- [YOUR GOAL]
Would you please output the lines from the one holding "professionisti che operano nei settori" to the end of the entries, exactly and with no others?

- [TASK INPUTS]
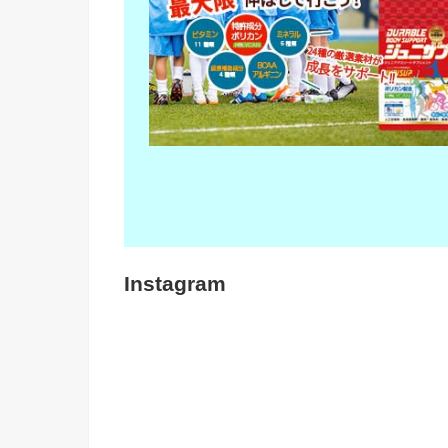
Instagram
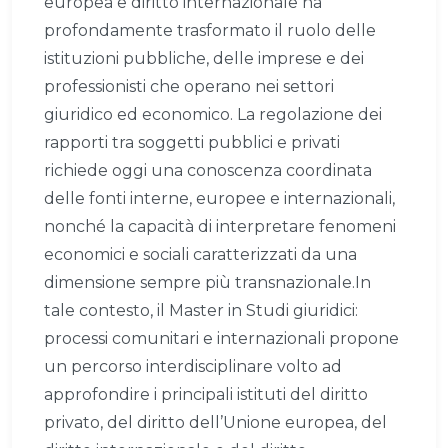
europea e diritto internazionale ha
profondamente trasformato il ruolo delle
istituzioni pubbliche, delle imprese e dei
professionisti che operano nei settori
giuridico ed economico. La regolazione dei
rapporti tra soggetti pubblici e privati
richiede oggi una conoscenza coordinata
delle fonti interne, europee e internazionali,
nonché la capacità di interpretare fenomeni
economici e sociali caratterizzati da una
dimensione sempre più transnazionale.In
tale contesto, il Master in Studi giuridici:
processi comunitari e internazionali propone
un percorso interdisciplinare volto ad
approfondire i principali istituti del diritto
privato, del diritto dell’Unione europea, del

- [YOUR RESPONSE]
professionisti che operano nei settori
giuridico ed economico. La regolazione dei
rapporti tra soggetti pubblici e privati
richiede oggi una conoscenza coordinata
delle fonti interne, europee e internazionali,
nonché la capacità di interpretare fenomeni
economici e sociali caratterizzati da una
dimensione sempre più transnazionale.In
tale contesto, il Master in Studi giuridici:
processi comunitari e internazionali propone
un percorso interdisciplinare volto ad
approfondire i principali istituti del diritto
privato, del diritto dell’Unione europea, del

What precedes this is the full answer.